Undergraduates will have greater access to The Dartmouth Institute for Health Policy and Clinical Practice due to a donation by Eric Eichler ’57. The donation, the amount of which Eichler has stipulated will remain private, will expand the development of the Health Care Leadership Initiative.
Eichler graduated after completing a pre-medicine track at the College. Despite his successful career in real estate afterwards, Eichler, whose father was a physician, said he remained interested in the field of medicine.
Following his growing concern about the state of health care and clinical practice in the U.S., Eichler said he was pleased when he was approached by the College to contribute to a new program based on a conceptual framework for undergraduate-focused education in healthcare delivery science.
Eichler said he wanted to make a donation to Dartmouth that was “beneficial not only for undergraduates and graduates, but [also] the community.”

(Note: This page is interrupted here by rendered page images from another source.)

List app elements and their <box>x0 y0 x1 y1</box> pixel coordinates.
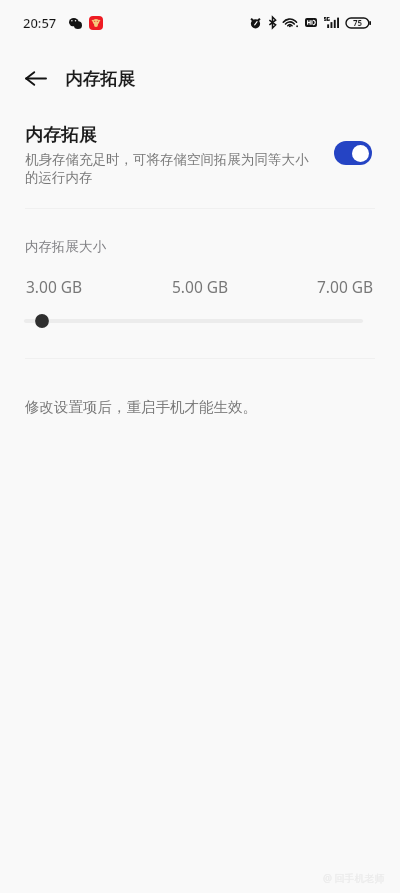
button[interactable]: Back <box>17 60 54 97</box>
staticText: 5.00 GB <box>172 276 229 297</box>
staticText: @ 回手机老师 <box>323 871 385 885</box>
staticText: 3.00 GB <box>26 276 83 297</box>
staticText: 内存拓展大小 <box>25 238 106 255</box>
button[interactable]: 内存拓展 <box>65 68 135 90</box>
button[interactable]: 内存拓展 <box>0 120 400 194</box>
staticText: 修改设置项后，重启手机才能生效。 <box>25 398 257 416</box>
staticText: 75 <box>353 17 363 28</box>
staticText: 20:57 <box>23 14 57 32</box>
staticText: 内存拓展 <box>25 124 97 147</box>
button[interactable]: 内存拓展大小 <box>0 308 400 334</box>
button[interactable]: 内存拓展开关 <box>334 141 372 165</box>
staticText: 7.00 GB <box>317 276 374 297</box>
staticText: 机身存储充足时，可将存储空间拓展为同等大小的运行内存 <box>25 151 313 186</box>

The new initiative will lead to the development of new undergraduate for-credit and co-curricular classes in collaboration with the College of Arts and Sciences, a paid fellowship opportunity and a weeklong summer program — Dartmouth Health Care Foundations — that will be open to undergraduates from all U.S. higher education institutions. Dartmouth Health Care Foundations will allow undergraduate students to conduct an in-depth study of health care and spend time with Dartmouth faculty who specialize in issues pertaining to healthcare delivery. Ten Dartmouth students each year will also receive the year-long Eric Eichler ’57 Fellowship for Health Care Leaders, attending the summer residency and engaging in community outreach with faculty mentors. According to TDI director of education Timothy Lahey, the initiative will try to encourage more interdisciplinary courses in health care and clinical practice by providing mechanisms and funding for organizing such courses.
TDI primarily conducts research on how to improve health care in the U.S. while making it more affordable and accessible, according to TDI director of advancement and associate director for development Robert Holley. Currently, it only offers a master’s degree in Public Health, healthcare delivery science and healthcare research and a doctorate degree in health policy and clinical practice. However, the institute has been working on a framework that would expand its undergraduate educational programs for some time, Holley said.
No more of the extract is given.